This year has been a doozy. Especially when it comes to women's issues, there have been too many face-palm moments to count.
To be fair, there have also been many women-empowering moments. But in the sexual affairs department, this year has shown a depressing trend: headline after headline about sexual harassment and assault.
We started the year riding the wave of allegations against Bill Cosby. Then in February, singer Kesha lost a legal battle to detach herself from a contract with Dr. Luke, a man she alleges assaulted her for years. Shortly thereafter, Lady Gaga opened up about her sexual assault ten years prior and performed "’Til It Happens to You" at the Oscars. In June, the now famous Stanford sexual assault case drew the nation's attention on a devastating concrete example of a grave violation. Shortly after, in July, we heard the news of Fox News host Gretchen Carlson, who filed a sexual harassment suit against Fox News head Roger Ailes. Allegations continued to surface until Ailes was ultimately removed from his post. In August, comedian and actress Amy Schumer tragically revealed in her book The Girl with the Lower Back Tattoo that her first sexual experience was one of assault. Then in October came the news that created an avalanche of headlines on the topic enough to bury us for the rest of the year: A tape was released featuring then presidential candidate Donald Trump casually commenting about how as a powerful figure, he could get away with groping women whether they wanted it or not. These were just the high-profile stories.
It may seem as if the United States is heading to hell in a handbasket. But I also find there’s something to be heartened about this year, and that's the mere fact that we're talking about it, that we’re investigating it, and that it’s being demonized.
Because it wasn’t always so.
A few weeks ago at an Atlantic forum, political commentator, professor, and Maya Angelou Presidential Chair Melissa Harris-Perry said she wasn’t surprised that Trump’s words didn’t disqualify him from winning the presidency. As Harris-Perry put it, "since when" have these qualities stopped a president from winning? “I am not even vaguely surprised by the idea that sexual assault would not be a disqualifier for the American presidency,” she said.
I need not spell out for you how past presidents have participated in unethical sexual conduct and gotten away with it. In the past, the exploited women have been largely silenced, discredited, and run through the mud. We still have a long way to go, but I’m pleased to hear more women speaking up now, and more people taking them seriously. Because the way things stayed in the shadows earlier was not only wrong to those women—it’s the secrecy that allows dangerous behavior to continue.
Patterns of sexual misbehavior are like those of infidelity in general; when they're kept in secret, they have longer shelf lives. As author and cultural commentator Kay Hymowitz pointed out in the 2011 book of collected essays Acculturated, it's a good thing that we in America still have a stigma against infidelity in public figures; it reminds us of the value of fidelity which, intimately related as it is to family stability, is an unquestionable social good.
If the stigma for sexual indiscretion is a good thing, then perhaps this year wasn't a complete bust.
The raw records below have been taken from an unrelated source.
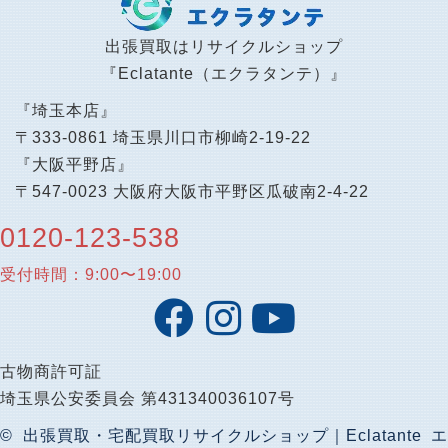
出張買取はリサイクルショップ
『Eclatante（エクラタンテ）』
『埼玉本店』
〒333-0861 埼玉県川口市柳崎2-19-22
『大阪平野店』
〒547-0023 大阪府大阪市平野区瓜破南2-4-22
0120-123-538
受付時間：9:00〜19:00
古物商許可証
埼玉県公安委員会 第431340036107号
© 出張買取・宅配買取リサイクルショップ｜Eclatante エ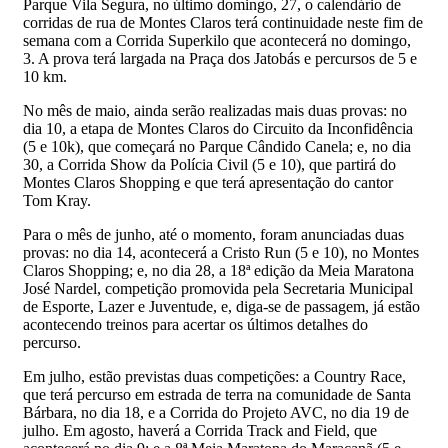
Parque Vila Segura, no último domingo, 27, o calendário de
corridas de rua de Montes Claros terá continuidade neste fim de
semana com a Corrida Superkilo que acontecerá no domingo,
3. A prova terá largada na Praça dos Jatobás e percursos de 5 e
10 km.
No mês de maio, ainda serão realizadas mais duas provas: no
dia 10, a etapa de Montes Claros do Circuito da Inconfidência
(5 e 10k), que começará no Parque Cândido Canela; e, no dia
30, a Corrida Show da Polícia Civil (5 e 10), que partirá do
Montes Claros Shopping e que terá apresentação do cantor
Tom Kray.
Para o mês de junho, até o momento, foram anunciadas duas
provas: no dia 14, acontecerá a Cristo Run (5 e 10), no Montes
Claros Shopping; e, no dia 28, a 18ª edição da Meia Maratona
José Nardel, competição promovida pela Secretaria Municipal
de Esporte, Lazer e Juventude, e, diga-se de passagem, já estão
acontecendo treinos para acertar os últimos detalhes do
percurso.
Em julho, estão previstas duas competições: a Country Race,
que terá percurso em estrada de terra na comunidade de Santa
Bárbara, no dia 18, e a Corrida do Projeto AVC, no dia 19 de
julho. Em agosto, haverá a Corrida Track and Field, que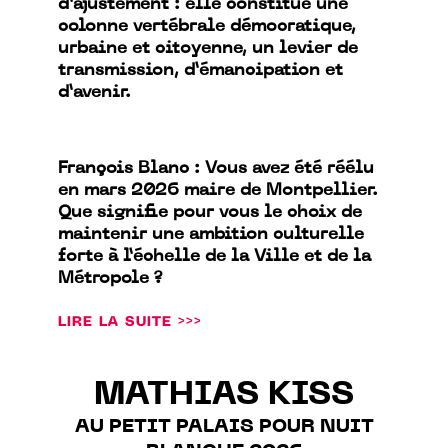
d’ajustement : elle constitue une
colonne vertébrale démocratique,
urbaine et citoyenne, un levier de
transmission, d’émancipation et
d’avenir.
François Blanc : Vous avez été réélu
en mars 2026 maire de Montpellier.
Que signifie pour vous le choix de
maintenir une ambition culturelle
forte à l’échelle de la Ville et de la
Métropole ?
LIRE LA SUITE >>>
MATHIAS KISS
AU PETIT PALAIS POUR NUIT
Patterns of sexual misbehavior often don't have a chance of stopping until they face consequences. And while the legal consequences can be murky—as the brief sentencing in the Brock Turner case proved—compared to past decades, we've definitely seen shifts in the court of public opinion. In particular, the women at the center of the sexual scandals have had stronger, more amplified voices and greater public support. There are far fewer women whose plights seem brushed under the rug and unheard.
Today, when a beloved a public figure like Bill Cosby receives allegations of assault, yes we go through a momentary period of disbelief, but we also see the alleged victims’ faces on the cover of New York Magazine, and their stories vividly and humanly told inside. In the Stanford sexual assault case this year, the victim "Emily Doe's" published statement went viral. Kesha's battle with Dr. Luke has been met with much public sympathy as well as the support of her fellow artists—Taylor Swift gave Kesha $250,000 to help during this difficult time and Zedd collaborated with her on a song for free.
In other words, while many women at the center of today's sex scandals must still live with the pain of their traumatic experiences, they at least have a greater platform to speak out about what happened to them, and, as I see it, the public is doing a better job of listening.
I’m heartened that more Americans are talking about assault, and that it is receiving greater stigmatization than before. And I hope it continues to. I hope we as a culture double down on the progress we've made. Because, in at least this case, I believe stigma serves a very powerful purpose.